I’m taking a statistics class this semester. I ordered the text through the university bookstore. It is obviously a used book – not just the USED sticker, but it has the wear and tear of a book that had been toted around by a student.
I look inside and see inside C 2005 Pearson Education, Inc. Note that as of this writing it is only 1/16/05.
Maybe there’s something I don’t understand about copyrighting. Doesn’t the copyright concur with the date of original printing? Amazon lists the book as being published March 5, 2004. Amazon link to book.
[aside]I looked at the copywrite because of the cover of the book. Note this book is called Statistics for Business and Economics. What does it have on the cover? Charts? Bell curves? Paredo charts? Nope. A dude doing a flip on a snowboard. Underneath this picture are pics of guys playing basketball, a guy waterskiing, a tennis player hitting a serve, a mountain biker charging through a puddle, and a kiyaker. Yeah! Xtreme Statistics! [/aside]

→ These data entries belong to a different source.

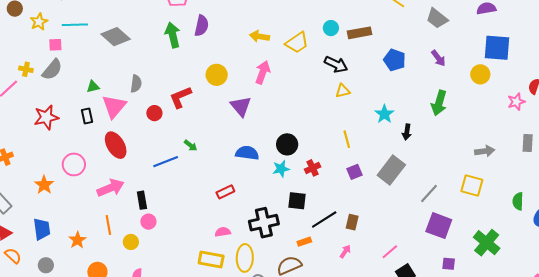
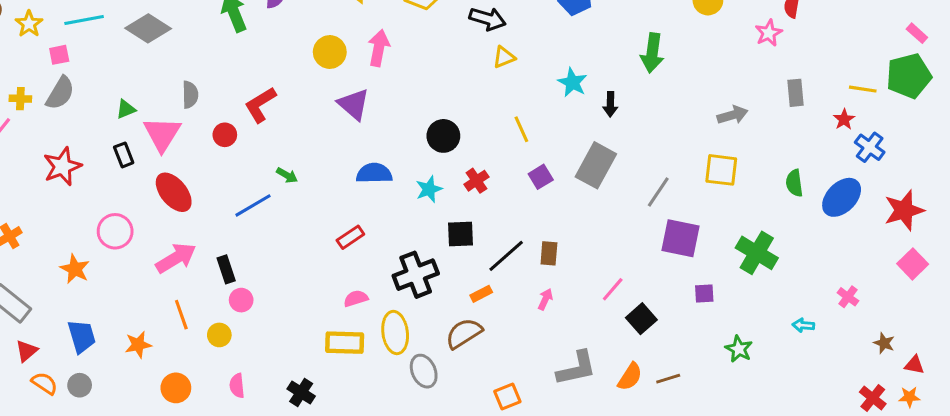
yellow circle: (217, 75) -> (330, 52), moved
black circle: (287, 144) -> (443, 136), moved
orange star: (77, 240) -> (138, 345), turned 30
gray circle: (46, 265) -> (80, 385), moved

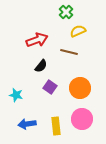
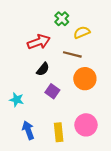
green cross: (66, 12) -> (62, 19), moved
orange circle: (80, 88) -> (85, 79), moved
blue arrow: (27, 124) -> (28, 130), turned 78

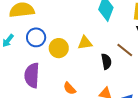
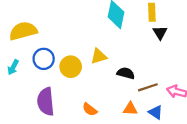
brown line: (125, 50) -> (148, 87), moved, turned -48
black semicircle: (106, 62) -> (126, 73), turned -56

Also, you may have a not-intended-for-sale “first printing” copy that may have a handful more errors than the official second or third printings will have. Textbook publishers often print ridiculously small first print runs, KNOWING that we’ll find mistakes to be corrected in later printings.
Actually, we now start working on “reprints” before the first printing is actually printed…
It used to be that we expected the development of a new book or a major new edition of a book to take about three years. Now, if we can’t do it in less than half that, we can’t compete. So more and more lil’ errors have to wait to be fixed until after the thing is proved to be marketable. These aren’t generally serious content errors, by the way, but things like a page reference that’s one page off, or a table-of-contents entry that got the exact title of a section slightly wrong, or a comma missing that doesn’t affect anyone’s understanding of the passage but doesn’t follow our style guidelines.